Becoming Aware Of Your Breath

We take our breathing for granted, usually breathing 12-16 times every minute without being aware of it. This is because whether it is fast or slow, whether we hold it or not, whether it is shallow or deep, the breath keeps going. Most of us don’t pay attention to the breath – the in-breath, the out-breath, how shallow or deep it is, it’s rhythm, how and when we hold our breath, the connection between our emotional state and breathing patterns, and interestingly how hard it is just to pay attention to such a simple thing. The only two times we usually start noticing it are when something happens to prevent us from breathing normally or when we start meditating or being mindful.

Becoming aware of the breath or learning to breath consciously seems to be consistently helpful with myself and almost all my patients.When you start paying attention to your breathing on a regular basis, your relationship to it changes dramatically. Notice how the rhythm of your breathing varies continuously. When we are upset, anxious or exercising our breathing speeds up, when we are relaxed or sleeping, it slows down.

Try this now: breath shallowly and see how you feel – then breath deeply and see the difference.

Benefits of Breathing

When we are aware of our breathing, it helps to calm the body and mind. This calmness helps us be more aware of our thoughts and feelings and not being swept away with them.

  • It helps release tension and energizes us.
  • It is the perfect antidote to the fight-or-flight reaction.
  • It allows us be alive in every moment and leads to better health in general.
  • The breath anchors us, reminds us to get out of our minds/thoughts and tune in to our bodies, so we can bring awareness to our experiences.

Breathing consciously is easy and convenient. It can be learned and practiced easily as opposed to other functions like maintaining a slow heart rate or low blood pressure.All meditation techniques will get you to focus on your breathing as part of the process.Tuning in to your breathing brings you in touch with the cycles, pulsation’s and flow of your body and how it changes with different emotional, mental and physical states. It anchors you in the awareness of your body, in the here and now.
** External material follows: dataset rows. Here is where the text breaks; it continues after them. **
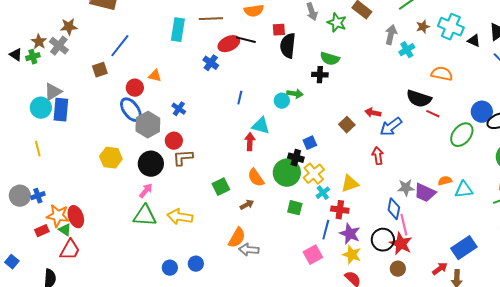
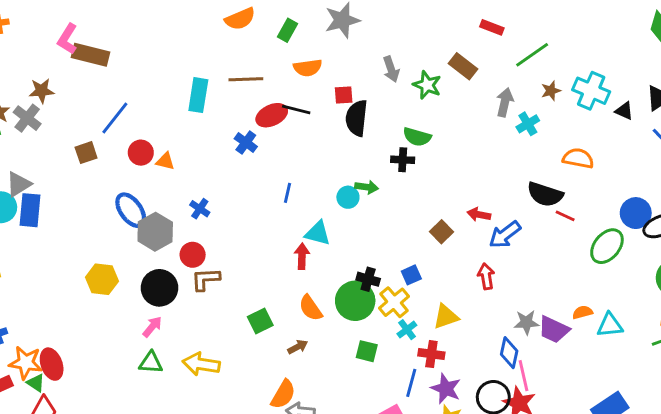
red circle: (135, 88) -> (141, 153), moved
blue square: (310, 143) -> (411, 275), moved
green triangle: (145, 216) -> (151, 363), size x0.7

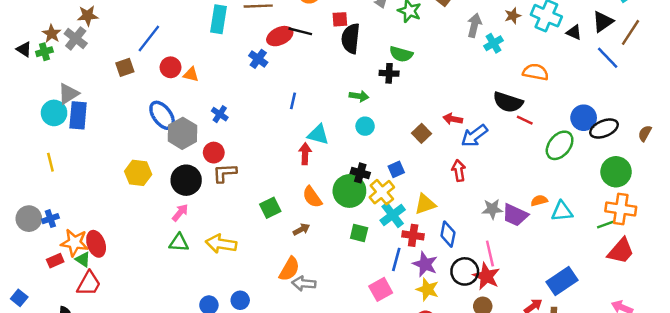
cyan circle: (348, 197) -> (365, 126), moved
cyan cross: (407, 330) -> (393, 215), size x1.5
blue diamond: (509, 353) -> (448, 234), moved

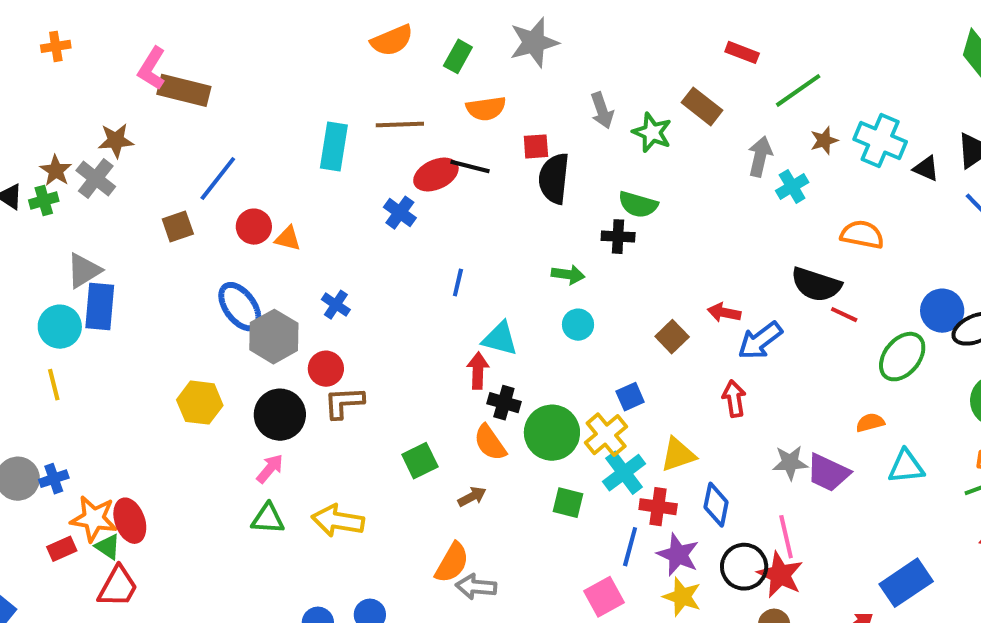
cyan circle: (54, 113) -> (60, 327), moved
black cross: (360, 173) -> (504, 403), moved
orange semicircle: (539, 201) -> (870, 423), moved

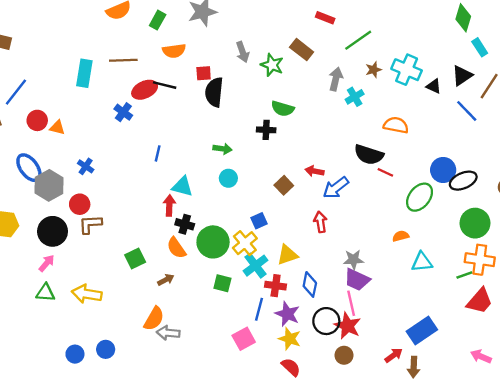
green semicircle: (638, 205) -> (283, 109), moved
black cross: (618, 237) -> (266, 130), moved
purple trapezoid: (828, 473) -> (357, 280), moved

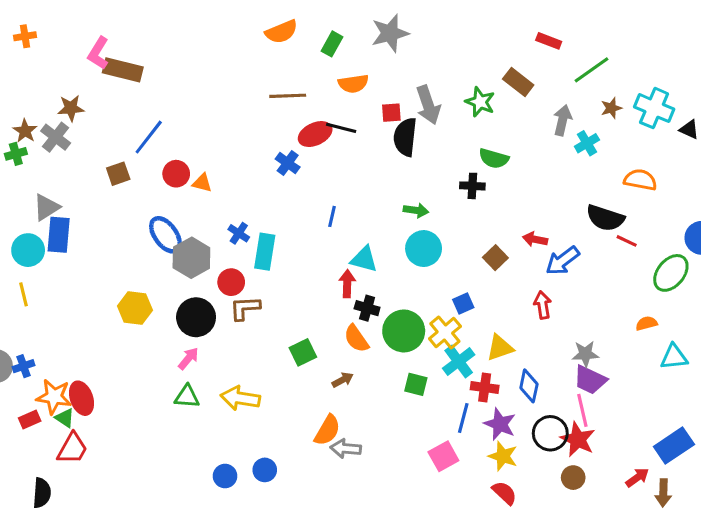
gray arrow: (243, 52) -> (428, 105), moved, size x1.4
cyan rectangle: (84, 73) -> (265, 252), moved
cyan circle: (228, 178) -> (424, 249), size x1.5

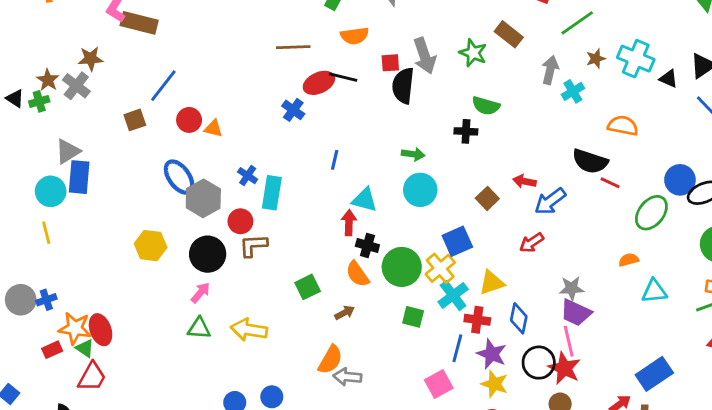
blue square: (463, 303) -> (457, 241), size x1.5
red arrow: (543, 305) -> (532, 243), turned -115

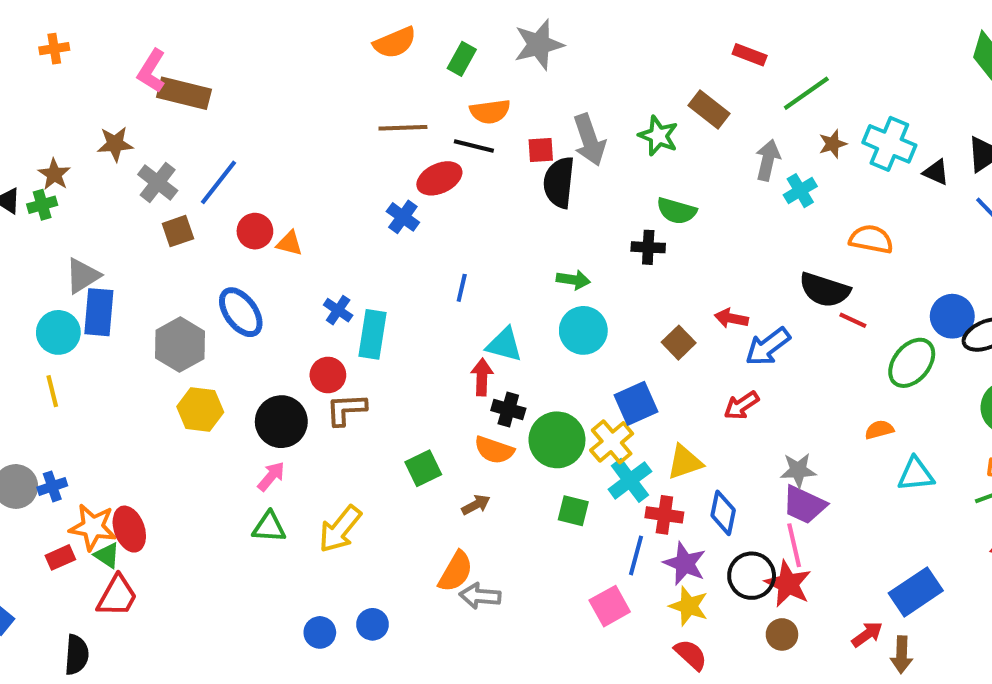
black line: (343, 77) -> (474, 146), moved
gray cross: (76, 86) -> (158, 182), moved
gray hexagon: (203, 198) -> (180, 345), moved
orange semicircle: (357, 274) -> (494, 450), turned -36
yellow arrow: (249, 330) -> (340, 529), turned -60

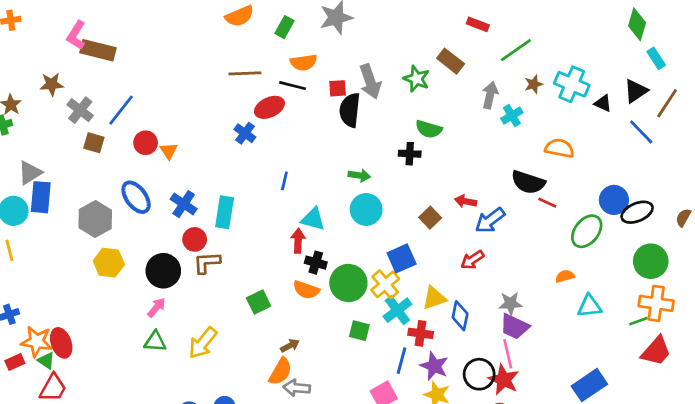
brown square: (178, 231) -> (94, 143), turned 35
orange triangle: (289, 243) -> (169, 151), turned 42
blue cross: (338, 310) -> (184, 204), moved, size x1.4
brown arrow: (476, 505) -> (290, 346), moved
blue diamond: (723, 513) -> (460, 316), moved

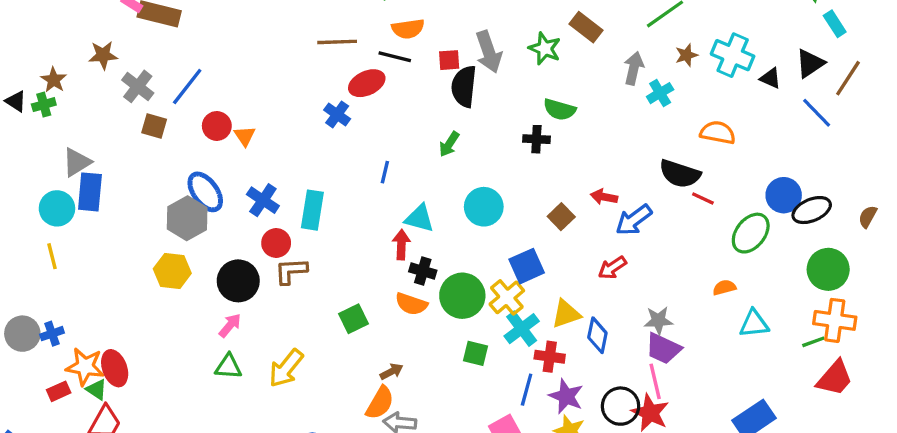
green arrow: (359, 175) -> (449, 144), moved, turned 115
gray hexagon: (95, 219) -> (187, 218), moved

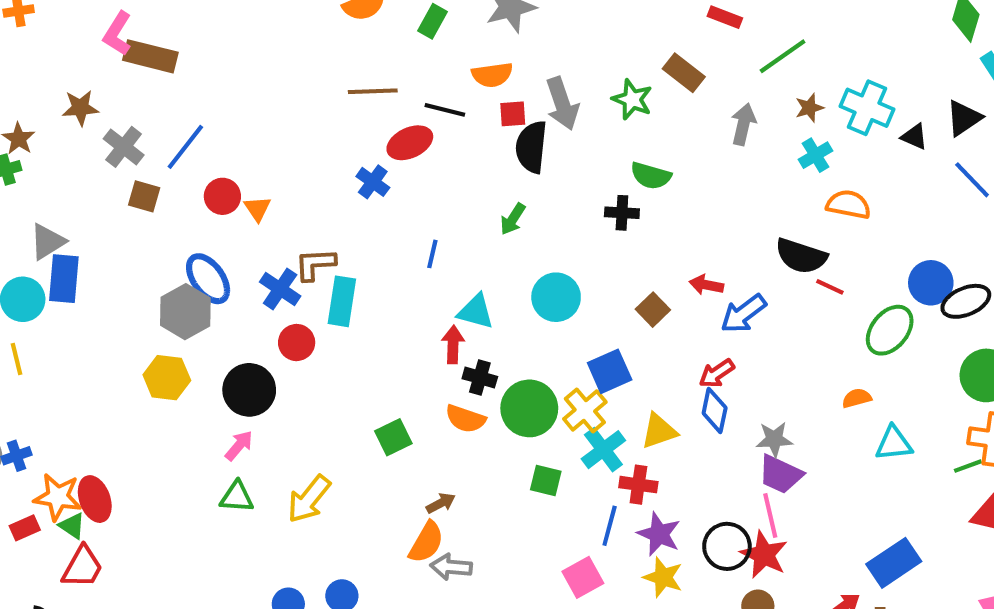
orange semicircle: (408, 29) -> (492, 75), moved
cyan cross: (660, 93) -> (816, 155), moved
brown L-shape: (291, 271) -> (315, 264), moved
blue diamond: (597, 335) -> (715, 410), moved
The fact that it is a rhythmic process and that it is constantly changing teaches us to be comfortable with change, an essential aspect of stress management. Here are 2 easy breathing exercises you can do anywhere:

Abdominal breathing

  1. Find a quiet spot where you won’t be disturbed.
  2. Get into a relaxed position whether lying down (better) or sitting up.
  3. Put your hands on your abdomen
  4. Close your mouth gently and touch your tongue to your upper palate and breath through your nose. If your nose is blocked for any particular reason it is fine to breath through your mouth.
  5. Inhale deeply and slowly, being aware of your diaphragm moving downward and your abdomen expanding.  Your hands on your abdomen will feel the expansion like a balloon filling.
  6. At the end of the inhalation, don’t hold the breath and your abdomen will fall automatically as you exhale.
  7. Try get all the breath out of your lungs on the expiration. The expiration should normally be about twice as long as the inhalation when you get relaxed.

Keep repeating this, keeping your focus on your hands rising on the abdomen with inhalation and falling with expiration.
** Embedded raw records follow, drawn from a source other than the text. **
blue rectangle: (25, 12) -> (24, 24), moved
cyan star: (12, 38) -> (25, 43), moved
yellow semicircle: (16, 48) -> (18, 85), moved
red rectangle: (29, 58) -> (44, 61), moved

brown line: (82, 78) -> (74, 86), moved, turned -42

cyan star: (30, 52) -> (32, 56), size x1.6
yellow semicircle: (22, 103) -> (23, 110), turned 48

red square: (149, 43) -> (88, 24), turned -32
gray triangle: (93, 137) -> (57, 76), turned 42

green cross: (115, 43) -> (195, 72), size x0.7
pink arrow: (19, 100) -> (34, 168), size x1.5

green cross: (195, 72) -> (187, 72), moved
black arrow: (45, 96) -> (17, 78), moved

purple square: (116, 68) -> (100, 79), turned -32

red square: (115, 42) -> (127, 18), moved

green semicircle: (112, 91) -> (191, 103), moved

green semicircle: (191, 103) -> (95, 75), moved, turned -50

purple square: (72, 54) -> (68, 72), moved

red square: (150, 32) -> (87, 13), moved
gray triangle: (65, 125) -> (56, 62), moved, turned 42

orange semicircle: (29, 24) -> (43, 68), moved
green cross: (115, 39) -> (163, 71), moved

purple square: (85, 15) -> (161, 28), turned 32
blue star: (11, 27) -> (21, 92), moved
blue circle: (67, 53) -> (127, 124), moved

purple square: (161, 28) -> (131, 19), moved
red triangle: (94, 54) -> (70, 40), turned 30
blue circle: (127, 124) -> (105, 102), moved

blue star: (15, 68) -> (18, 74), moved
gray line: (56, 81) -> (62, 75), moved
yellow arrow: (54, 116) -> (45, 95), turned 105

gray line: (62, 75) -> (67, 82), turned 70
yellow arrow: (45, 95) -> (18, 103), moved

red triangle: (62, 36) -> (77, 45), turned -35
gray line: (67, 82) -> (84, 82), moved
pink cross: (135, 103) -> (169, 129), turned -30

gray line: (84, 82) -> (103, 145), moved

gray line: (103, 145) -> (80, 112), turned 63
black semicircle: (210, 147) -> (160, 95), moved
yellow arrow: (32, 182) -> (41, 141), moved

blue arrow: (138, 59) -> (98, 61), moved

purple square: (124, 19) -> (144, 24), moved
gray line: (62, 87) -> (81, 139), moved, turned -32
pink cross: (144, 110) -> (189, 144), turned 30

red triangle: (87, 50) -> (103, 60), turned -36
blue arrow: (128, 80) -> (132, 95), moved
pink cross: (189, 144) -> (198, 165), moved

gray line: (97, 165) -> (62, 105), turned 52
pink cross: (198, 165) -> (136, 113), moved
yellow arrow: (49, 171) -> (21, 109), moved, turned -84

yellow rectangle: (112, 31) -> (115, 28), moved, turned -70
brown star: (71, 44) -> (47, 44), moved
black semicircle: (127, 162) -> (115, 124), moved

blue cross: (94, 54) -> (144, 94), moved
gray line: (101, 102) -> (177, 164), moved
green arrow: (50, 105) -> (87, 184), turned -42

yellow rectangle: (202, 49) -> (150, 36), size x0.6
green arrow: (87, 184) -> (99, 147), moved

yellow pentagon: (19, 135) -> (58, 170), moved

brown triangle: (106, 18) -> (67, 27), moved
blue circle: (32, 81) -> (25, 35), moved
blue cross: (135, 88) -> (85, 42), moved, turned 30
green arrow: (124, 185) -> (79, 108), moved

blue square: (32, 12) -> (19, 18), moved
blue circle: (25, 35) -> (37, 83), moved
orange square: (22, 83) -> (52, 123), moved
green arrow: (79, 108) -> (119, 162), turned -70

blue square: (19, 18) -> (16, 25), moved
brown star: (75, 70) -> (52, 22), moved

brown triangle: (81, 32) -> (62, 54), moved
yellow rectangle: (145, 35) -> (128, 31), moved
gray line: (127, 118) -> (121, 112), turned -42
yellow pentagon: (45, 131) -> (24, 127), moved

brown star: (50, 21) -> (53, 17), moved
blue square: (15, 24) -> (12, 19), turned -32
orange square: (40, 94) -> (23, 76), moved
Breathing to release tension

  1. Find a comfortable position.
  2. Do 10 abdominal breaths.
  3. Then imagine with your next inhalation, breathing into a tense area eg a tight neck or lower back, your head or your buttocks, wherever you may feel pain or tension.
  4. With the exhalation let the tension go out the nose with the air.

Keep repeating this until the pain or tension starts to ease.